*Dataset*
>>>

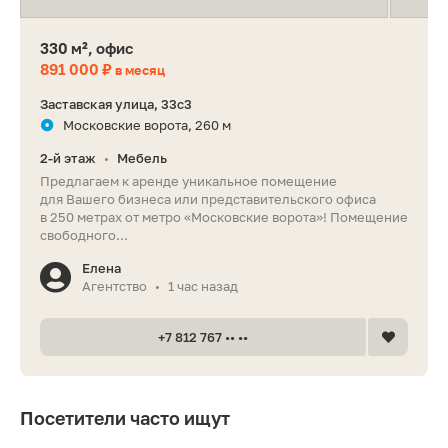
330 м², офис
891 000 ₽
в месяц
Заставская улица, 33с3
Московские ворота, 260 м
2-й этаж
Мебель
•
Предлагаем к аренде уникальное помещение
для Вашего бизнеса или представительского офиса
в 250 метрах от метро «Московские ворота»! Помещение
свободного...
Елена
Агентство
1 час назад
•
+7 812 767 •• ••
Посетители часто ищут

<<<
>>>

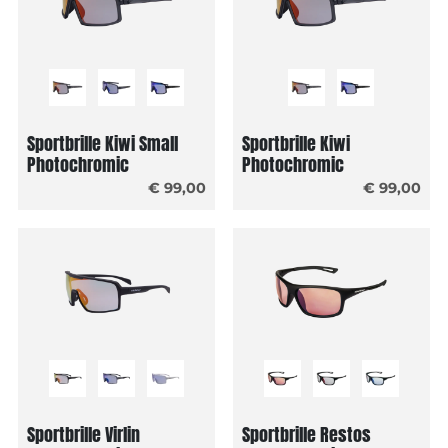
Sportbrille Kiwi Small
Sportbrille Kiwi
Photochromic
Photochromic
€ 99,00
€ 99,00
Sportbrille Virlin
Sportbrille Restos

<<<
>>>

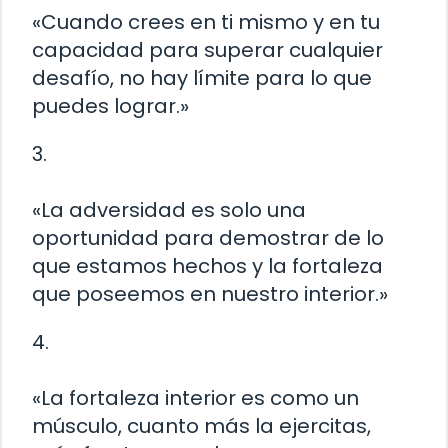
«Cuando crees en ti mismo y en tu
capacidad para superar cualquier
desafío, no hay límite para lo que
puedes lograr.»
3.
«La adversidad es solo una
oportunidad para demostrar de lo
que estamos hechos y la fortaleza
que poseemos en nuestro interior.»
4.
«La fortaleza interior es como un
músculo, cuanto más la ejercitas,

<<<

*Your task*
Reproduce exactly the lines above from the line with "que poseemos en" to the line with "músculo, cuanto más", including both, and add nothing.

*Completed exercise*
que poseemos en nuestro interior.»
4.
«La fortaleza interior es como un
músculo, cuanto más la ejercitas,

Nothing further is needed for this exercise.